Bulgaria: Resolution Of Macedonian Language Dispute Clears NATO Hurdles

  • Ron Synovitz

Prague, 12 February 1999 (RFE/RL) -- The resolution of a long-standing language dispute between Bulgaria and Macedonia is more than a way to unblock stalled accords between the two countries.

The deal, announced Wednesday (Feb. 10) by Bulgarian Prime Minister Ivan Kostov, also resolves potential territorial disputes that had threatened to keep both countries from joining NATO.

Bulgaria was the first country to recognize Macedonia's statehood after it declared independence from the former Yugoslavia in 1992. But none of Sofia's governments in the past seven years have recognized the language spoken in Macedonia as anything more than a regional dialect of the Bulgarian tongue.

Sofia feared that recognition of "Macedonian" as a unique language would set a precedent allowing Macedonia to make future territorial claims in southwestern Bulgaria -- where a similar dialect is spoken.

Skopje has refused to recognize Sofia's position out of similar fears that such a move might allow later Bulgarian claims on its territories.

The breakthrough agreement, in the form of a joint declaration, was initialized on yesterday by the deputy foreign ministers of both countries.
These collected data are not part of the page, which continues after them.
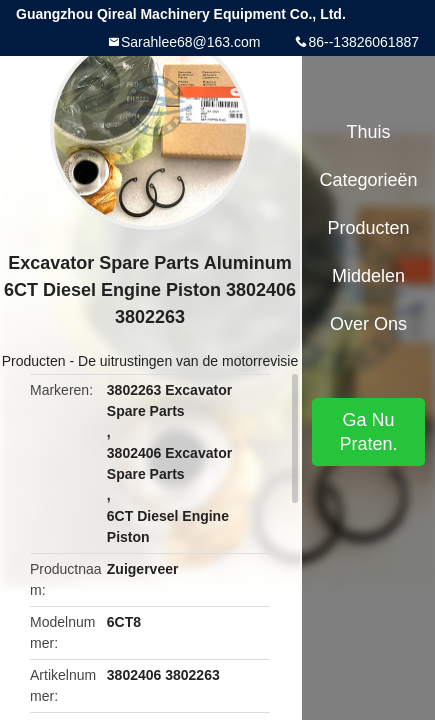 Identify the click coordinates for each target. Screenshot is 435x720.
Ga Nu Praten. (368, 432)
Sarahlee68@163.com (191, 42)
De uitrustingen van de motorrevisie (188, 361)
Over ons (368, 324)
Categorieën (368, 180)
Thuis (368, 132)
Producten (34, 361)
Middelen (368, 276) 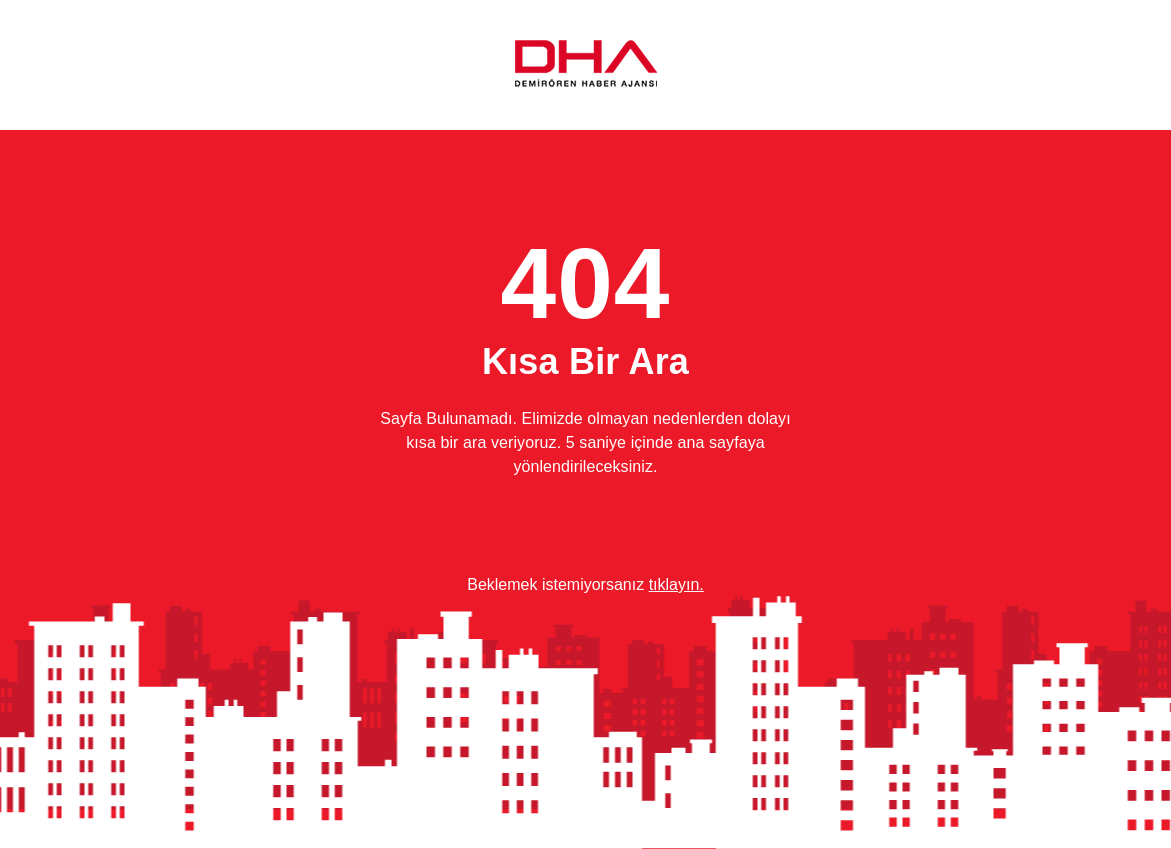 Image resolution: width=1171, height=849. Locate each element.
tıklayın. (676, 584) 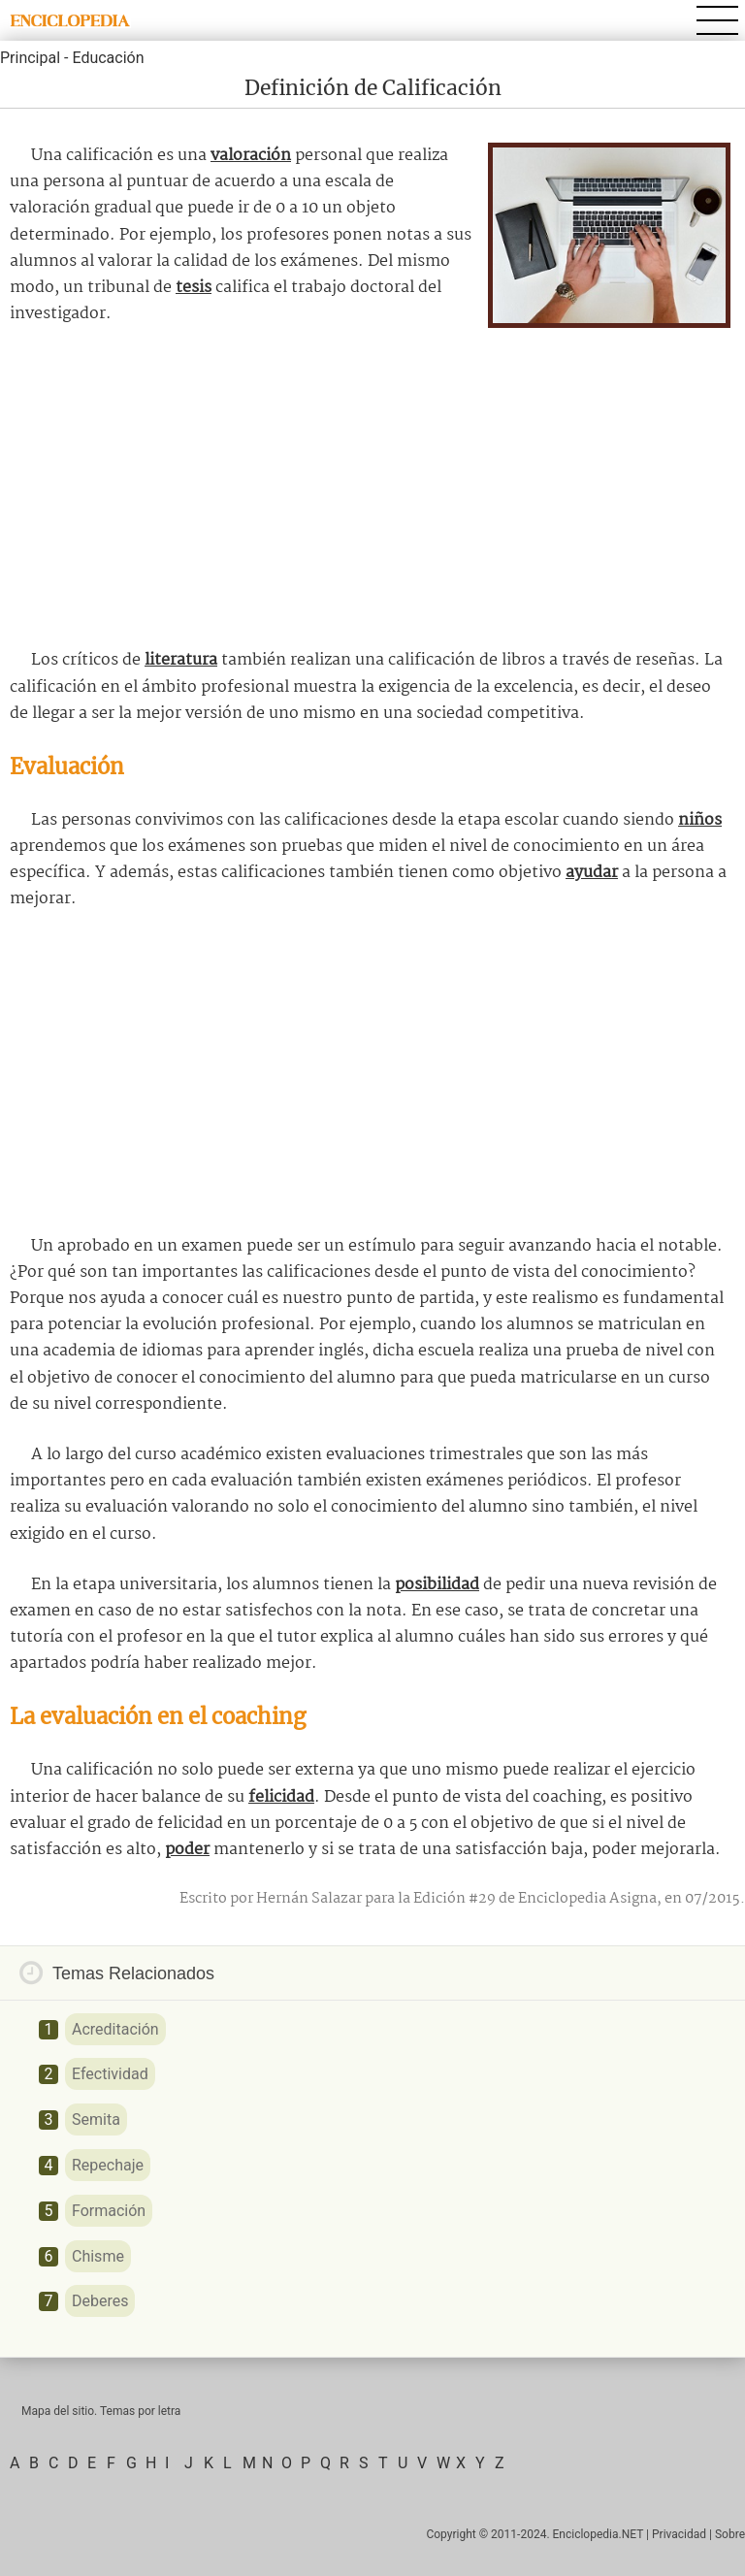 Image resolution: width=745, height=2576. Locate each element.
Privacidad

In it, both sides pledge that they have no territorial claims on each other. That removes the primary concerns behind the language dispute.

More importantly for Sofia, it resolves an issue that has threatened to keep Bulgaria out of NATO. That's because NATO insists that applicants will not be considered for membership as long as they have territorial disputes with their neighbors. Both Bulgaria and Macedonia have NATO aspirations and are members of the Partnership for Peace program. But Skopje has yet to fully resolve its dispute with Greece over use of the name "Macedonia," which is also the name of a northern part of Greece.

Macedonian Foreign Minister Alexander Dimitrov, speaking from the Kosovo peace talks near Paris, told RFE/RL that the deal with Bulgaria will benefit regional stability in the Balkans as well as bilateral ties. "Our interest is in the development of relations between the Republic of Bulgaria and the Republic of Macedonia. We are determined, as a new government, to give a new impetus to relations in response to the interest of both countries and their people."

About 20 accords have been prepared by Bulgaria and Macedonia in the past seven years. Many are vital for removing barriers to trade and economic relations -- such as eliminating double taxation and guaranteeing foreign investments. But none of those accords have been finalized because of Skopje's insistence on the inclusion of a single clause: "The agreement will be written in the official language of Macedonia and the official language of Bulgaria."

Sofia had called that clause unacceptable because Skopje's constitution names its official language as "Macedonian." Sofia also has been uneasy about Article 49 of Macedonia's constitution, which says that Skopje has a right to protect its ethnic minorities abroad.

By agreeing to sign accords "in the official languages of the two countries," Bulgaria's Prime Minister Kostov has offered a compromise that is, in effect, de facto recognition of the Macedonian tongue. In return, Skopje has agreed not to apply Article 49 to Bulgaria -- in effect, saying that there is no Macedonian minority in Bulgaria.

"The joint declaration will be signed in the official languages of both countries -- the Bulgarian language according to the constitution of the Republic of Bulgaria and in Macedonian according to the constitution of the Republic of Macedonia."

The Macedonian language is so close to Bulgarian that citizens of both countries can understand each other without translation. Nevertheless, Skopje has insisted on bringing translators to Sofia on visits by Macedonian President Kiro Gligorov and other senior officials. That has turned some joint news conferences in Sofia into comic affairs.

When Gligorov made his first state visit to Sofia in 1994, the Bulgarian president at the time, Zhelyu Zhelev, told the translator from Skopje to sit down and be quiet because her efforts were unnecessary. The incident, and Gligorov's red-faced reaction, revealed as much about bilateral relations than the policy statements of the two presidents.

Kostov says the declaration will be signed on Feb. 22 when Macedonia's new Prime Minister Lyupco Georgievski is due to visit Sofia. Bulgarian President Petar Stoyanov has hailed the accord, saying it would keep the dignity of both states and open the way to broad cooperation.